Dimanche 19 novembre 2006
Boro prit alors la parole:
« Et bien moi, dit-il, je n'ai pas de famille à présenter car mes parents, des magiciens au service du gouvernement, ont été tués lors d'une expédition, j'avais  tout juste trois ans. »
Il s'arrêta quelques secondes mais reprit rapidement la suite de son histoire.
«Je ne les ai donc à peu près jamais connus. J'ai  grandi à l'orphelinat Des Magia. Là-bas, je n'ai jamais eu de véritables amis à part Jonas. Et encore, Jonas avait cinq ans de plus que moi  et il s'est enfui quand j'en avais neuf ; "il en avait marre" disait-il. "Cet orphelinat est celui du diable". Il détestait les vieilles dames qui nous surveillaient et pas sans raison. La mère supérieure, Marie-Agnès est une véritable folle furieuse. Nous n'avons jamais droit à grand-chose.  Enfin voilà !
«Jusqu'à mes onze ans, poursuivit Boro. J'ai étudié dans l'école de l'orphelinat où j'appris plus que dans n'importe quelle école normale.  Mais quand j'entrais à l'Académie d'Orléans, ce fut pour moi une véritable libération. J'ai rencontré Lou et Théo et ensemble nous avons joué les cent tours aux professeurs, là-bas, j'ai rencontré la vraie vie, la liberté. Grâce à l'enseignement de l'Orphelinat, je ne suis pas du tout un mauvais élève mais les cours m'intéressent moins qu'auparavant. Voilà c'était mon histoire. À toi Émilie de raconter.
- Et bien moi, fit Émilie. Moi, mon histoire est toute simple. J'habite avec ma mère, Maria,  et ma sœur, Laetitia, à Auffay, petite ville de Normandie. Je vais au collège d'Auffay où j'ai des copains-copines dont Lise, Pauline et Amandine, mes meilleures amies. Je ne suis pas une Magicienne, c'est ma petite sœur qui vient de recevoir une lettre. Mais j'ai une baguette magique.
- Quoi ! la coupa Lou. Tu as une baguette magique alors que tu es une Folgende !
- Ah ! Oui, c'est vrai, se souvint Boro. Raconte-nous, je n'ai pas bien compris ta lettre. » Émilie narra alors les événements  de chez M. Arbroah. Ses nouveaux amis étaient ébahis de ce fait, ils n'avaient jamais entendu parlé d'une baguette qui choisissait plusieurs maîtres. Ils débattirent pendant un petit moment sans arriver à une quelconque conclusion.
- C'est un prodige inexplicable, conclua Lou.
Lou  et  Émilie  devinrent  très  amies,  en  bavardant,  elles s'aperçurent très vite qu'elles avaient les mêmes centres d'intérêt, qu'elles aimaient la  même   musique  ( Zyo-Zay,  Maï Lavie ).  Lou  lui  expliqua  le fonctionnement de l'Académie et lui raconta diverses aventures,  prouesses  et bêtises du trio.

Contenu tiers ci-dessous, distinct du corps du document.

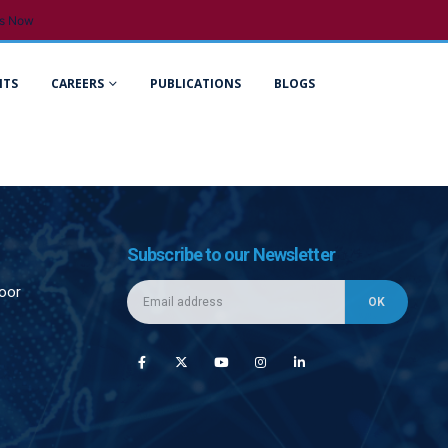
s Now
NTS
CAREERS
PUBLICATIONS
BLOGS
Subscribe to our Newsletter
loor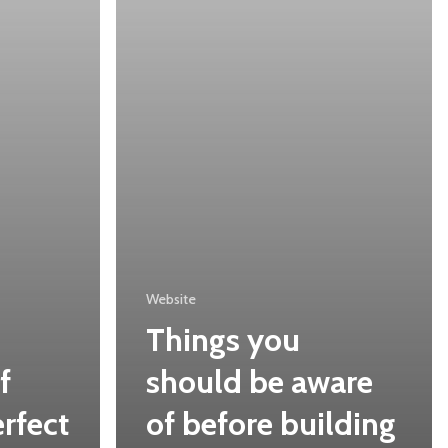
of
before
building
a
website
Website
Things you
f
should be aware
rfect
of before building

Après avoir discuté durant des heures, Émilie regarda sa montre et s'exclama:
- Oh ! La ! La ! Il est déjà midi moins dix ! Je dois y aller et je crois que Boro aussi.
 - Mais tu as raison, s'étonna Boro. Que le temps est passé vite il faut dire qu'on s'est bien amusés ! Allez ! On y va !
Les quatre amis quittèrent le bar, s'embrassèrent et promirent de s'écrire des lettres. Émilie retrouva Maria au début de l'Avenue, près de l'Erainiré. Laetitia arriva en courant quelques minutes plus tard suivit d'une jeune fille rousse de son âge.
- Maman, Émilie, fit Laetitia. Je vous présente Camille. Elle rentre comme moi à l'Académie d'Orléans. J'espère qu'on sera dans la même classe ! Est-ce qu'elle peut venir dormir à la maison ? S'il te plaît ?
- Je ne suis pas contre, répondit Maria, mais, j'aimerais avoir l'avis de ses parents. Qui sont-ils ? Je devrais m'entretenir avec eux.
- Oh, merci ! s'écria Laetitia, on revient tout de suite.
Et elle s'élança avec Camille vers un des bars proches.
- Et toi ? demanda Maria à Émilie qui n'avait encore rien dit.  As-tu rencontré d'autres ados ?
- Peut-être, répondit Émilie qui ne voulait pas raconter sa matinée. Tiens, Laetitia et Camille sont déjà de retour.
Deux jeunes magiciens, guère âgé de plus de trente-quatre ou trente-cinq ans, suivaient Laetitia et Camille.
Maria s'arrangea avec eux et il fut décidé que Camille resterait une semaine avec Laetitia. M. Leroy, son père viendrait la rechercher le  onze juillet.
Elles rentrèrent toutes les quatre à l'appartement de Paris et se reposèrent. Le lendemain matin, elles retournèrent à la gare et prirent le train pour Auffay. Durant le trajet, Émilie expliqua à Laetitia qu'elle était sûre de se retrouver dans la même classe que Camille car, il n'y avait qu'une classe par niveau.
-Ah bon ? s'étonna sa soeur. Mais je croyais qu'au collège, il y avait tellement d'élève qu'on devait faire plusieurs classe.
- Oui mais, expliqua Émilie. L'Académie n'est pas un simple collège. Dans la vie courante ce n'est pas partout pareil, cela dépend du nombre d'élève dans l'établissement.
L'après-midi, elles allèrent à la piscine, ainsi que tous les après-midi suivants. La semaine avec Camille passa vite.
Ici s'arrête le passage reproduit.